Ok, but if those theorists are that “weird”, that outside the mainstream, why does an experiment like ALPHA-g exist? Why does it happen at CERN, one of the flagship facilities for all of mainstream particle physics?

This gets at a misconception I occasionally hear from critics of the physics mainstream. They worry about groupthink among mainstream theorists, the physics community dismissing good ideas just because they’re not trendy (you may think I did that just now, for antigravity antimatter!) They expect this to result in a self-fulfilling prophecy where nobody tests ideas outside the mainstream, so they find no evidence for them, so they keep dismissing them.

The mistake of these critics is in assuming that what gets tested has anything to do with what theorists think is reasonable.

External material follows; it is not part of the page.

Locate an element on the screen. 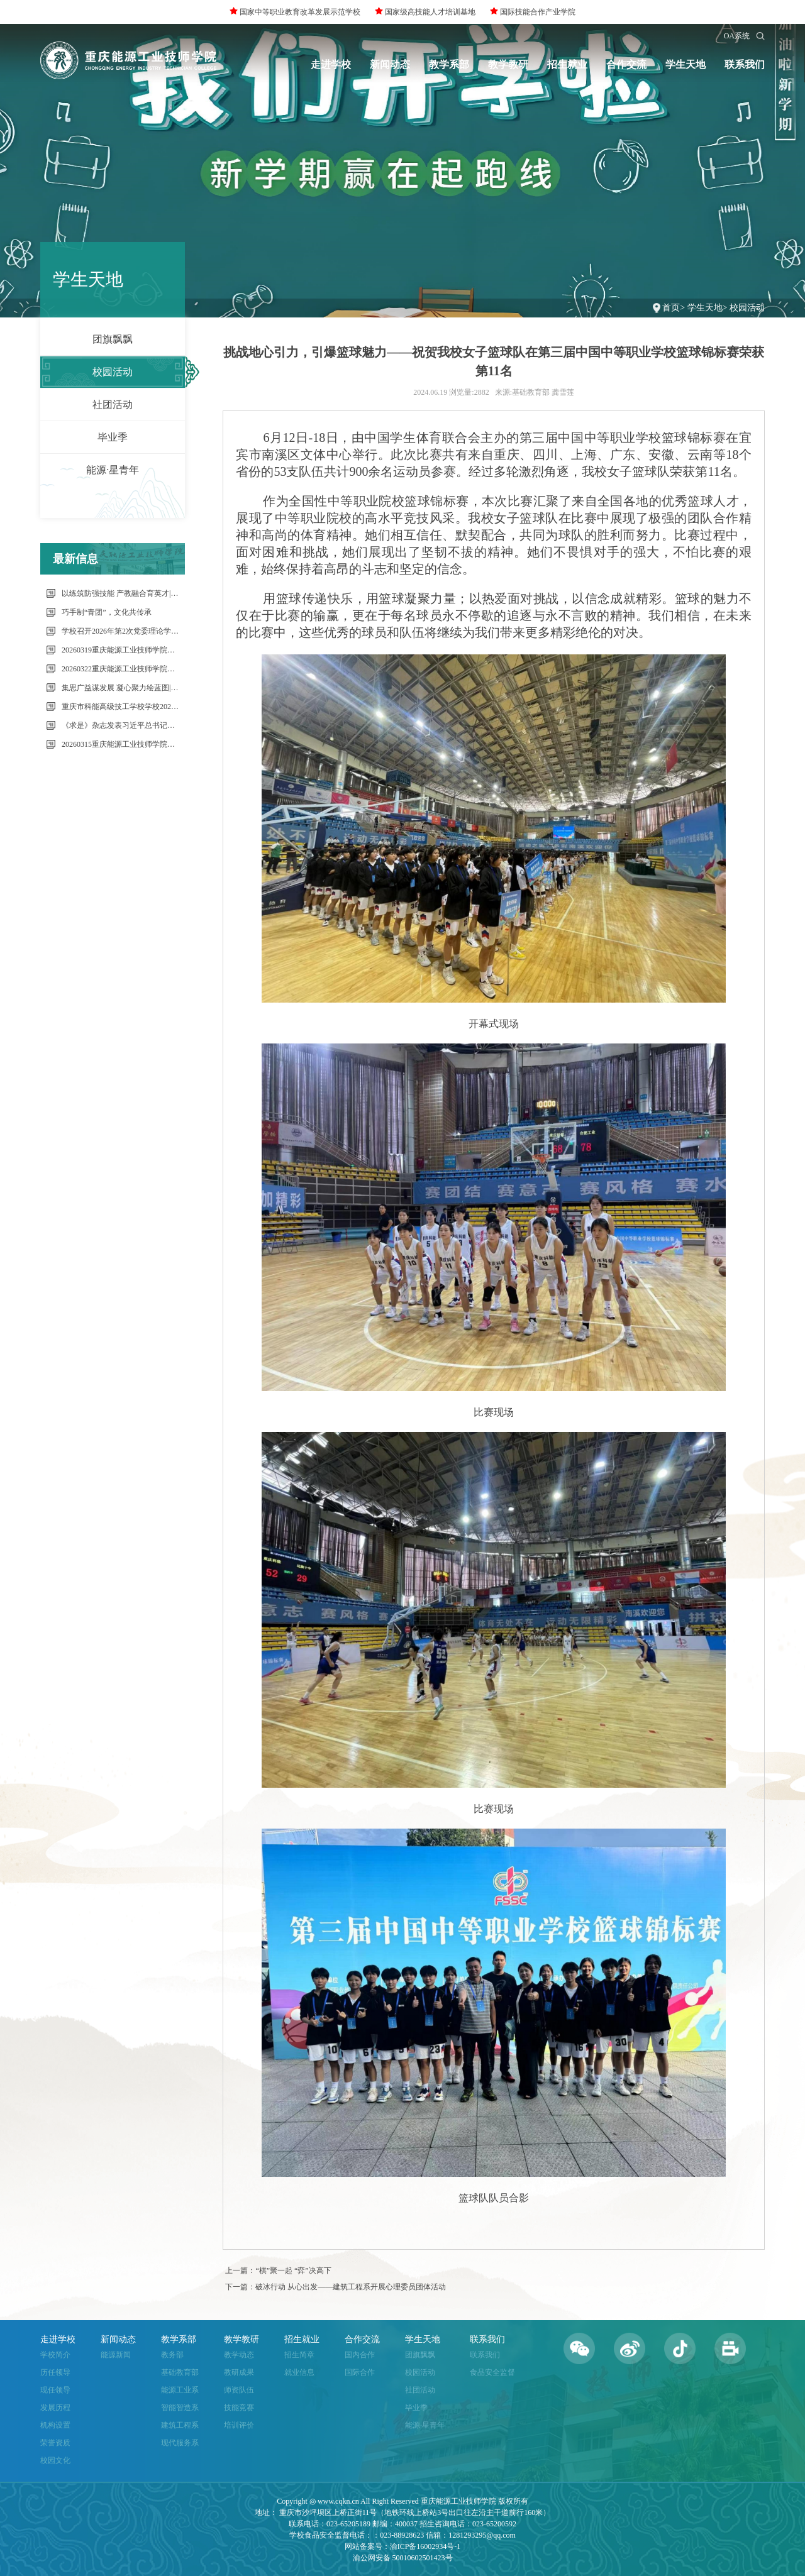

Theorists talk to experimentalists, sure. We motivate them, give them ideas and justification. But ultimately, people do experiments because they can do experiments. I watched a talk about the ALPHA experiment recently, and one thing that struck me was how so many different techniques play into it. They make antiprotons using a proton beam from the accelerator, slow them down with magnetic fields, and cool them with lasers. They trap their antihydrogen in an extremely precise vacuum, and confirm it’s there with particle detectors. The whole setup is a blend of cutting-edge accelerator physics and cutting-edge tricks for manipulating atoms. At its heart, ALPHA-g feels like its primary goal is to stress-test all of those tricks: to push the state of the art in a dozen experimental techniques in order to accomplish something remarkable.

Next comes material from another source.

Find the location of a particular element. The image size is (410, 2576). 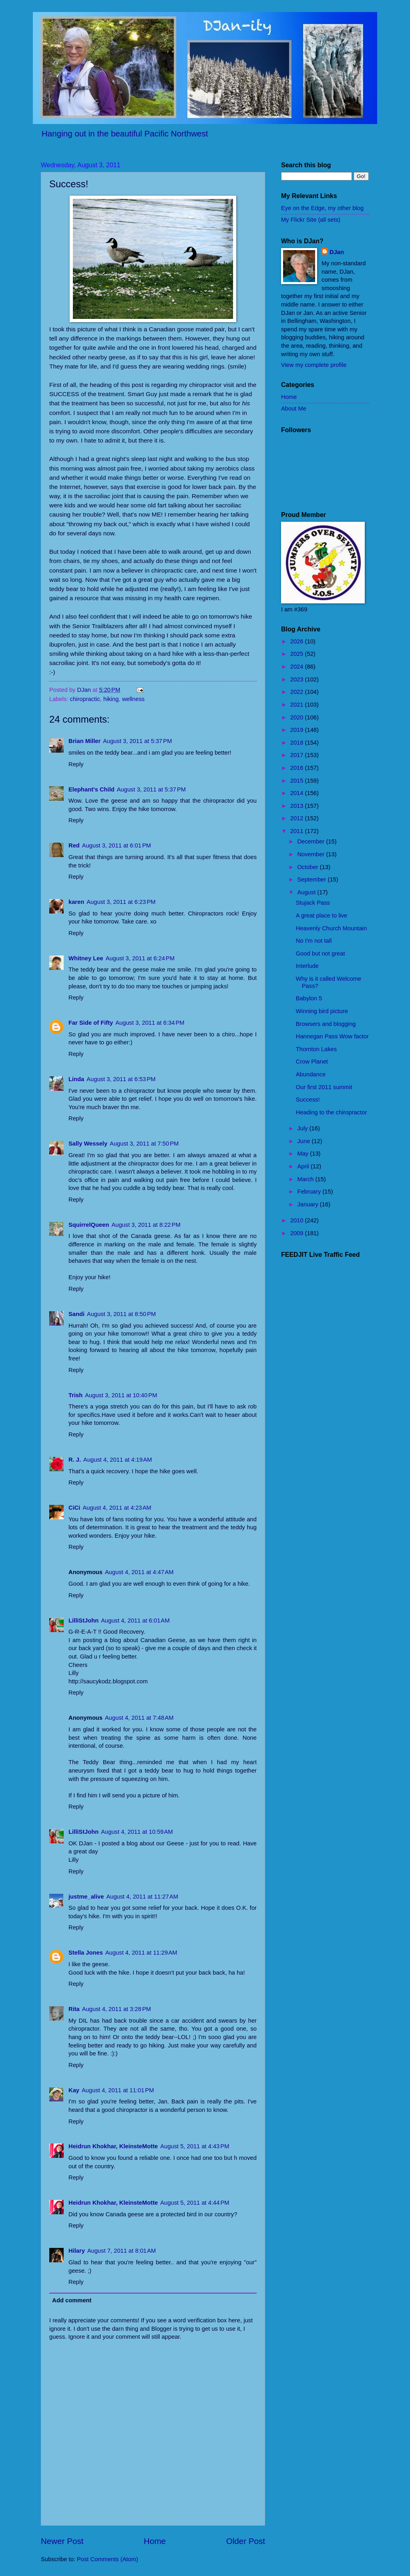

Older Post is located at coordinates (245, 2541).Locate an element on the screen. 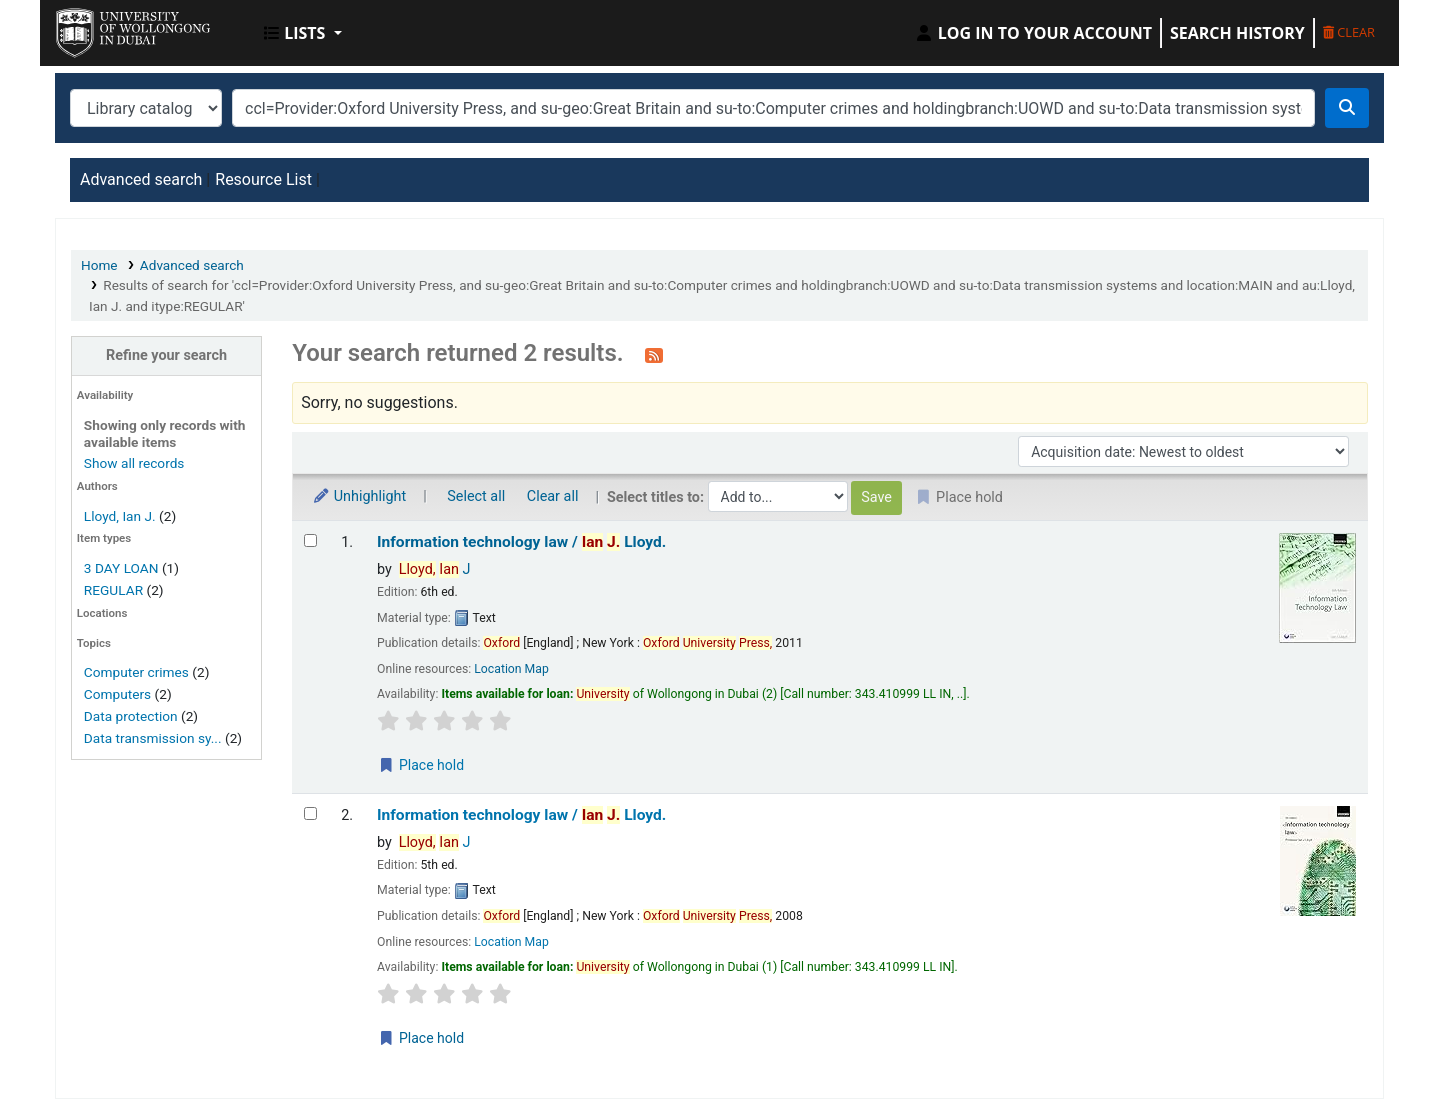 The width and height of the screenshot is (1439, 1107). Place hold [Place a hold on Information technology law /] is located at coordinates (421, 765).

And so even if the mainstream theorists don’t care, ALPHA will keep going. It will keep getting funding, it will keep getting visited by celebrities and inspiring pop fiction. Because enough people recognize that doing something difficult can be its own reward.

In my experience, this motivation applies to theorists too. Plenty of us will dismiss this or that proposal as unlikely or impossible. But give us a concrete calculation, something that lets us use one of our flashy theoretical techniques, and the tune changes. If we’re getting the chance to develop our tools, and get a paper out of it in the process, then sure, we’ll check your wacky claim. Why not?

I suspect critics of the mainstream would have a lot more success with this kind of pitch-based approach. If you can find a theorist who already has the right method, who’s developing and extending it and looking for interesting applications, then make your pitch: tell them how they can answer your question just by doing what they do best. They’ll think of it as a chance to disprove you, and you should let them, that’s the right attitude to take as a scientist anyway. It’ll work a lot better than accusing them of hogging the grant money.